Harindra V, Underhill G, Tobin J M
Department of Genito-Urinary Medicine, St Mary's Hospital, Milton Road, Portsmouth PO3 6AD, UK.
Int J STD AIDS. 2003 Nov;14(11):723-6. doi: 10.1258/09564620360719732.
Our objective was to compare the sensitivities for the detection of Chlamydia trachomatis, of the ligase chain reaction (LCR) on first voided urine (FVU) specimens and enzyme immunoassay (EIA) on pooled endocervical/endourethral swabs from women and endourethral swabs from men. Men and women taking part in the UK chlamydia screening pilot were tested for chlamydia using LCR on a FVU. Patients attending genitourinary medicine clinics also had cervical and/or urethral swabs taken for chlamydia testing by EIA. In women, EIA on pooled swabs detected 575 of the 785 chlamydia positives and in men, EIA detected 209 of 351 positives. The sensitivity of EIA was 73% and 60% in women and men respectively. By using the EIA test, therefore, 27-40% of patients infected with chlamydia will be given a false negative result. We propose that it is unethical to use non-molecular testing in the future.

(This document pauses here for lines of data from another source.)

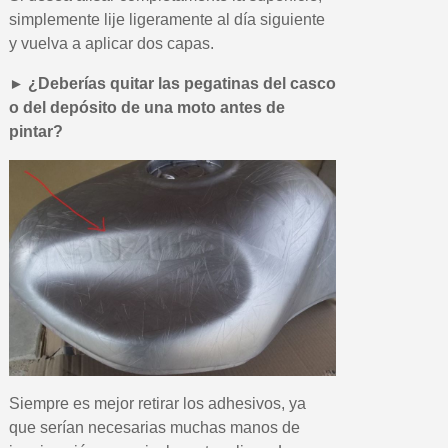
simplemente lije ligeramente al día siguiente
y vuelva a aplicar dos capas.
►
¿Deberías quitar las pegatinas del casco
o del depósito de una moto antes de
pintar?
Siempre es mejor retirar los adhesivos, ya
que serían necesarias muchas manos de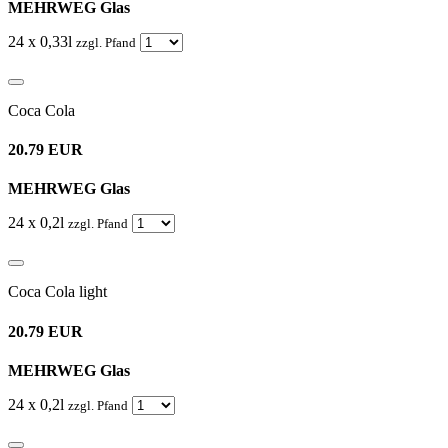
MEHRWEG Glas
24 x 0,33l
zzgl. Pfand
Coca Cola
20.79 EUR
MEHRWEG Glas
24 x 0,2l
zzgl. Pfand
Coca Cola light
20.79 EUR
MEHRWEG Glas
24 x 0,2l
zzgl. Pfand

我们的目标是比较检测沙眼衣原体的灵敏度,即对首次晨尿(FVU)样本进行连接酶链反应(LCR),以及对女性宫颈/尿道拭子合并样本和男性尿道拭子进行酶免疫测定(EIA)。参与英国衣原体筛查试点的男性和女性使用LCR对FVU进行衣原体检测。到泌尿生殖医学诊所就诊的患者也采集了宫颈和/或尿道拭子,通过EIA进行衣原体检测。在女性中,合并拭子的EIA检测出785例衣原体阳性患者中的575例,在男性中,EIA检测出351例阳性患者中的209例。EIA在女性和男性中的灵敏度分别为73%和60%。因此,通过使用EIA检测,27%-40%感染衣原体的患者将得到假阴性结果。我们认为,未来使用非分子检测是不道德的。